Even more remarkably, there are no murmurs or wranglings over allowances and bonuses for players, or salaries for coaching staff.Whisper it quietly, but there is a sense that the football authorities have a clear idea of what they are working at.

This state of affairs was not always the case, of course. Poor tournament preparation has been the bane of Nigerian sports in general, not just football; when there were friendlies arranged, there seemed little design to them other than simple convenience.Rumours of cliques and deep schisms dogged the Super Eagles squads at the nation’s first two World Cup appearances: in 1994 and 1998. The 2002 and 2010 editions were a disaster, marked by wholesale personnel and managerial changes that meant whatever limited chances of advancement there were quickly vanished. In 2014, we had the unfortunate strike on the eve of a crucial Second Round match against France, with money needing to be flown all the way to Brazil.

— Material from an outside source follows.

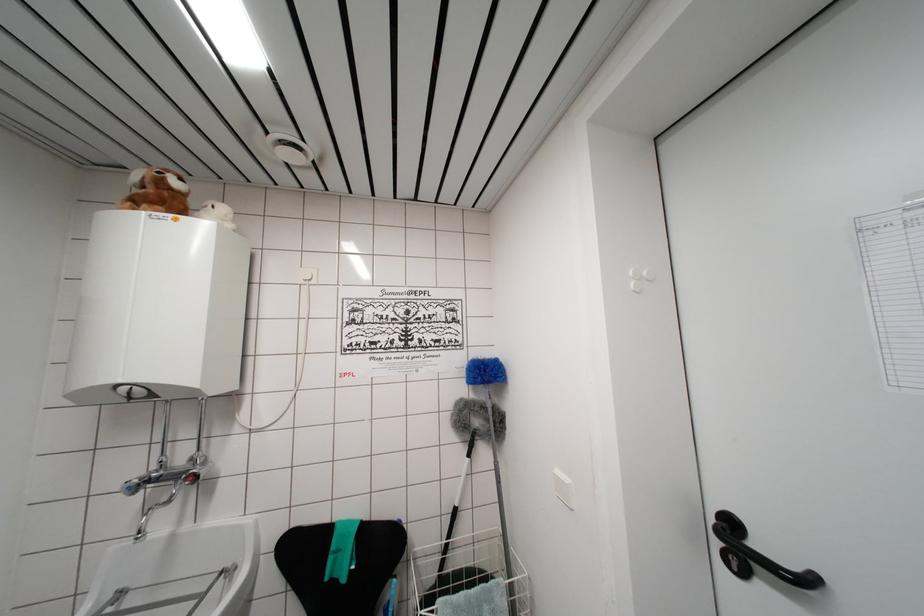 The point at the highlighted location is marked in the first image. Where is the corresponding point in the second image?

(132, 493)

Qualification for those previous Mundials were also not as straightforward. Slogs to the death featuring such colorful adversaries as Liberia, Tunisia and Ethiopia were the hallmark of many a sojourn.In light of these, one can perhaps understand and also forgive some of the over-the-top optimism around the Super Eagles ahead of the World Cup. In a nation that offers precious little to look forward to, it is through the national football team that most live vicariously. They are the vehicle of hope that a comatose government could never be.

There has even been talk of a run to the semi-final stage, the like of which has never been seen or experienced by an African nation.When this team turned around a 2-1 deficit to stun Argentina 4-2 in Krasnodar, it exemplified the never-say-die character many like to associate with.Wishes are, of course, not horses. While there is much to be excited about in this group, it is best to lower expectations drastically. By virtue of its youth, this team is very much a work in progress. Coach Gernot Rohr has, time and again, made a point of reminding everyone that this team does not have quite as much individual quality as previous iterations.

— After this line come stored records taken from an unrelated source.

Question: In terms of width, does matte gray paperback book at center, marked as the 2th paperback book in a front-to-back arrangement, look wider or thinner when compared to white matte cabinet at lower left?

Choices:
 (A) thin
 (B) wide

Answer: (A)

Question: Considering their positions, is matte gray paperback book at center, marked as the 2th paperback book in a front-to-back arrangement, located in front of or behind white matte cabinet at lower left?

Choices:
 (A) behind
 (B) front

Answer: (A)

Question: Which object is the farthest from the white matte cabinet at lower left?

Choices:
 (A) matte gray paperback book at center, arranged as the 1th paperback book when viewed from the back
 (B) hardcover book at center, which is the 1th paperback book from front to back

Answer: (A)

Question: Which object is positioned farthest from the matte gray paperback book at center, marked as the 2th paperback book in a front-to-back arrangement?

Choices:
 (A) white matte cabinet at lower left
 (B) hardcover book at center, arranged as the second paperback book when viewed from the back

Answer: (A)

There remain question marks over the goalkeeping department of the team, with Francis Uzoho presently in possession, but not convincing to any great degree. Rohr has also reportedly been seeking solutions to the team’s striking options, preferring a more robust, direct option.

Also, in a way, we have been here before. While 2002 ultimately proved disastrous, the build-up to the tournament was marked by a sprinkling of encouraging friendly results, notably against Scotland and Paraguay, which got most hoping that there was something about that young, disheveled selection that could spring a surprise.

There is also, loath as we are to read too much into it, the chastening defeat against Serbia. If it is useful for anything, it is to remind us of just where we are, and what we can expect. This is a team in the making, and while the early results are heartwarming, we are playing the long game here.To see us go about it so concertedly, though, and with a clearly defined framework, can only mean good things for Nigerian football going forward.